Direktur Narkoba Polda Sumut Kombes Pol Hendri Marpaung mengungkapkan, modus operandi yang digunakan para pelaku kali ini sama dengan yang digunakan pengedar narkoba sebelumnya. Para pengedar mencoba mengelabui petugas dengan menggunakan mobil mewah untuk melancarkan aksinya.

"Modusnya sama, namun tetap berhasi kita bongkar.
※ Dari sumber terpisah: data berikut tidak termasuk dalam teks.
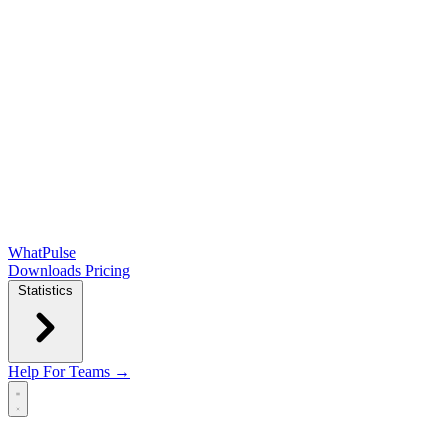
WhatPulse
Downloads
Pricing
Statistics
Help
For Teams →
Open main menu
Para tersangka sudah di Mapolda Sumut," ungkapnya.

Atas perbuatannya, para tersangka dijerat Pasal 114 ayat (2) subsider Pasal 112 ayat (2) jo Pasal 132 ayat (1) UU RI Nomor 35 Tahun 2009 tentang Narkotika dengan hukuman pidana penjara paling singkat lima tahun dan paling lama 20 tahun atau pidana mati, pidana seumur hidup dan pidana denda paling sedikit Rp 1 miliar dan paling banyak Rp 10 miliar.

Saksikan video menarik di bawah ini:

2 dari 2 halaman

Jaringan Narkoba Aceh

Sebelumnya, pihak kepolisian menembak bandar narkoba hingga tewas akibat melawan saat ditangkap. Menariknya, modus operandi yang digunakan bandar narkoba asal Aceh itu adalah dengan menumpang mobil mewah jenis Toyota Land Cruiser Prado.

Wakapolda Sumut Brigjen Pol Agus Andrianto mengatakan, peristiwa terjadi saat petugas Unit 4 Subdit II Ditresnarkoba Polda Sumut mendapat informasi adanya pengiriman narkoba jenis sabu dari Aceh menuju Kota Medan, Sumatera Utara, menggunakan mobil Land Cruiser Prado.

"Ketika mobil yang menjadi target melintas di daerah Besitang, Langkat, pada Kamis, 17 Agustus 2017, sekitar pukul 22.30 WIB, anggota langsung membuntuti dan mengadang," kata Agus di Rumah Sakit Bhayangkara Polda Sumut, Sabtu, 19 Agustus 2017.

Saat diberhentikan petugas, tiga orang anggota jaringan pengedar narkoba bernama Yossi Andrian Saputra alias Andre, Baktiar, dan Musli Adi, diamankan beserta barang bukti narkoba jenis sabu seberat 1.000 gram. Ketiganya merupakan warga Aceh.

Pengedar Sabu 9 Kg di Jatim

Kepolisian Daerah (Polda) Jawa Timur menembak mati pengedar sabu 9 kilogram, JS (33), warga Jalan Terikat, Gang Tembok, RT 08, Kelurahan Teluk Binjai, Kecamatan Dumai Timur, Kota Dumai, Provinsi Riau.

"Tersangka ditembak ketika dibawa ke lokasi rencana transaksi di kawasan Bunder, Gresik, dini hari tadi," tutur Kapolda Jatim, Irjen Pol Machfud Arifin, Selasa, 22 Agustus 2017.

Informasi awal, anggota Direktorat Reserse Narkoba (Ditreskoba) Polda Jatim menerima informasi akan terjadi transaksi narkoba di sejumlah daerah.

"Barang seberat lima kilogram awalnya ini, dibawa dari Jakarta, dan disebar ke sejumlah daerah. Di Surabaya akan transit. Mumpung belum kami sikat dulu," katanya.

Penangkapan dilakukan di sebuah hotel kawasan Tegalsari Surabaya. Saat digeledah, tersangka kedapatan membawa lima kilogram sabu.

"Namun, berdasarkan hasil pengembangan ada empat kilogram sabu lainnya. Total ada sembilan kilo yang akan dijual pelaku," ucapnya.

Ketika berada di lokasi transaksi. Pengedar narkoba itu mencoba melawan petugas. "Sempat terjadi perlawanan sehingga akhirnya kami tembak," ujarnya.